Key Management Practice

1. Introduction

This document provides an overview of most cryptographic keys that are used by Sharemind HI. Some of these keys are managed by Cybernetica AS based on the internal key management policy. However, many of the keys are managed by external stakeholders. For each key we cover its cryptographic properties, owner, primary functions, lifetime, protection mechanisms, and give a short technical overview of how the key is used by Sharemind HI and it relates to other keys.

Every Sharemind HI deployment has the following roles that can partially overlap between stakeholders:

  1. Cybernetica AS (Cyber) - the software platform provider.

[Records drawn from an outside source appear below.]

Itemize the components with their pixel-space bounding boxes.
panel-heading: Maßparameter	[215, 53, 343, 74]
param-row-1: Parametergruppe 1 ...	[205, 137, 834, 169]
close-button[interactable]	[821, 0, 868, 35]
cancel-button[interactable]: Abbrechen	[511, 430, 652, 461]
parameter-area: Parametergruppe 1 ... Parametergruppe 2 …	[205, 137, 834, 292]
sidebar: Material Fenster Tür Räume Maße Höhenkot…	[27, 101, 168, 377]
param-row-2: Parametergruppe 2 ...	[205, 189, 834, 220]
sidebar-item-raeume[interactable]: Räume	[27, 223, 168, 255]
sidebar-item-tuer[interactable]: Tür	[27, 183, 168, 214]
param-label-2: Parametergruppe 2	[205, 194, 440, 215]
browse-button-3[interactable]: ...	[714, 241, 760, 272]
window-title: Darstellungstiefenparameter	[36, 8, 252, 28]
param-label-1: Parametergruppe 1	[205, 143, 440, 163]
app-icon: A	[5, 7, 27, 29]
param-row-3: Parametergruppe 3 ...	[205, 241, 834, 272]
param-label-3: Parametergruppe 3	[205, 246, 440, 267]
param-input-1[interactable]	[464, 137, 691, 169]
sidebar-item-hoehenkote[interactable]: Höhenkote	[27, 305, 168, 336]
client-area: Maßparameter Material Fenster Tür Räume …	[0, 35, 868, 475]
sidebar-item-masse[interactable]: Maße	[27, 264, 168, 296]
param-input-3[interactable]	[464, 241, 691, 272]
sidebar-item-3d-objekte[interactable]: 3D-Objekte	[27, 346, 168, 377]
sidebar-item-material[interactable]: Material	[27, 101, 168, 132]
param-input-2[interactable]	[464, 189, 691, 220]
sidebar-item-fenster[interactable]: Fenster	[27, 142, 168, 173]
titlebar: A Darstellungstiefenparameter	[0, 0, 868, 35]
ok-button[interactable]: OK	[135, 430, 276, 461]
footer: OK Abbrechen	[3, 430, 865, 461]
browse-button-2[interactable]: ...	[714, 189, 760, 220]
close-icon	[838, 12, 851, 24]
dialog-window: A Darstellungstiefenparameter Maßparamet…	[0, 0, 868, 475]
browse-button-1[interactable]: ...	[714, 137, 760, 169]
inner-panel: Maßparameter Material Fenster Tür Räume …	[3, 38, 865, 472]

  2. Coordinator - coordinates between clients and Cybernetica AS. Is responsible for specifying (and possibly implementing) the software. The Coordinator also coordinates the agreement of the analysis that will be run.

  3. Clients - data owners, output consumers and auditors.

  4. Host - the server platform host. A hosting service (e.g. cloud) provider, or any of the project stakeholders that has the capability to host Intel® SGX enabled hardware.

  5. Server - a physical Intel® SGX enabled server hosting the Sharemind HI service. The server is supplied by the host. As Sharemind HI is hosted on a single machine we use the terms Host and Server interchangeably.

Intel is implicitly involved in the processes by offering the hardware platform, supplying Intel® SGX software libraries, providing technological support, and facilitating remote attestation via the Intel® Attestation Service (IAS).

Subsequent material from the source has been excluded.